Work request ▸ Search the data for the word "जनवर" and copy out every line that has it.

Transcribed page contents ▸
'''

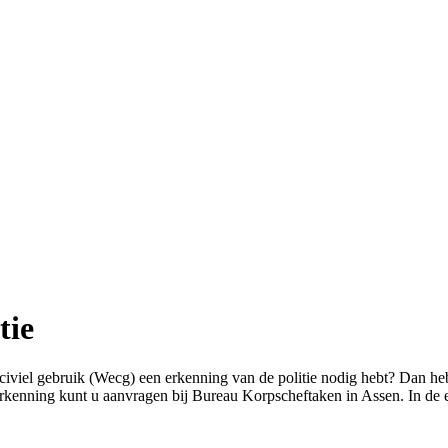
tie
civiel gebruik (Wecg) een erkenning van de politie nodig hebt? Dan he
rkenning kunt u aanvragen bij Bureau Korpscheftaken in Assen. In de e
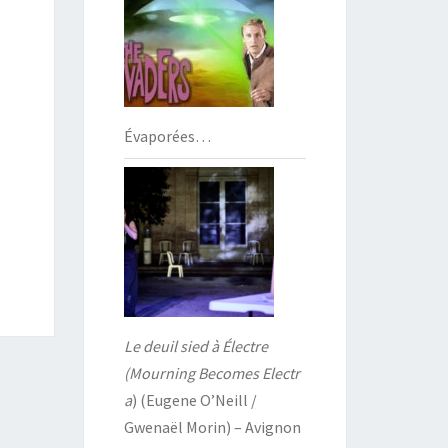
Évaporées…
Le deuil sied à Électre
(Mourning Becomes Electr
a
) (Eugene O’Neill /
Gwenaël Morin) – Avignon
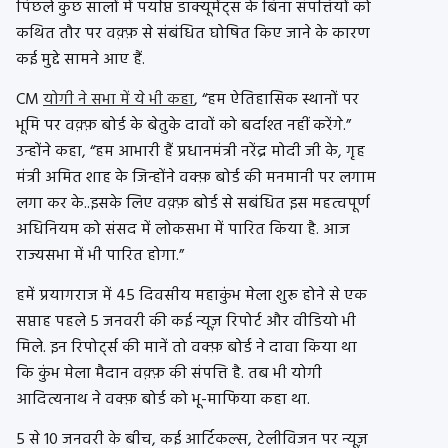
पिछले कुछ सालों में पर्याप्त डाक्यूमेंट्स के बिना संपत्तियों को
कथित तौर पर वक़्फ़ से संबंधित घोषित किए जाने के कारण
कई मुद्दे सामने आए हैं.
CM
योगी ने सभा में ये भी कहा
, “हम ऐतिहासिक स्थानों पर
भूमि पर वक़्फ़ बोर्ड के बेतुके दावों को बर्दाश्त नहीं करेंगे.”
उन्होंने कहा, “हम आभारी हैं प्रधानमंत्री नरेंद्र मोदी जी के, गृह
मंत्री अमित शाह के जिन्होंने वक्फ़ बोर्ड की मनमानी पर लगाम
लगा कर के..इसके लिए वक़्फ़ बोर्ड से सबंधित इस महत्वपूर्ण
अधिनियम को संसद में लोकसभा में पारित किया है. आज
राज्यसभा में भी पारित होगा.”
हमें प्रयागराज में 45 दिवसीय महाकुंभ मेला शुरू होने से एक
सप्ताह पहले 5 जनवरी की कई न्यूज़ रिपोर्ट और वीडियो भी
मिले. इन रिपोर्ट्स की मानें तो वक्फ़ बोर्ड ने दावा किया था
कि कुंभ मेला मैदान वक़्फ़ की संपत्ति है. तब भी योगी
आदित्यनाथ ने वक्फ़ बोर्ड को भू-माफिया कहा था.
5 से 10 जनवरी के बीच, कई आर्टिकल्स, टेलीविजन पर न्यूज़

'''

Answer below ▸
सप्ताह पहले 5 जनवरी की कई न्यूज़ रिपोर्ट और वीडियो भी
5 से 10 जनवरी के बीच, कई आर्टिकल्स, टेलीविजन पर न्यूज़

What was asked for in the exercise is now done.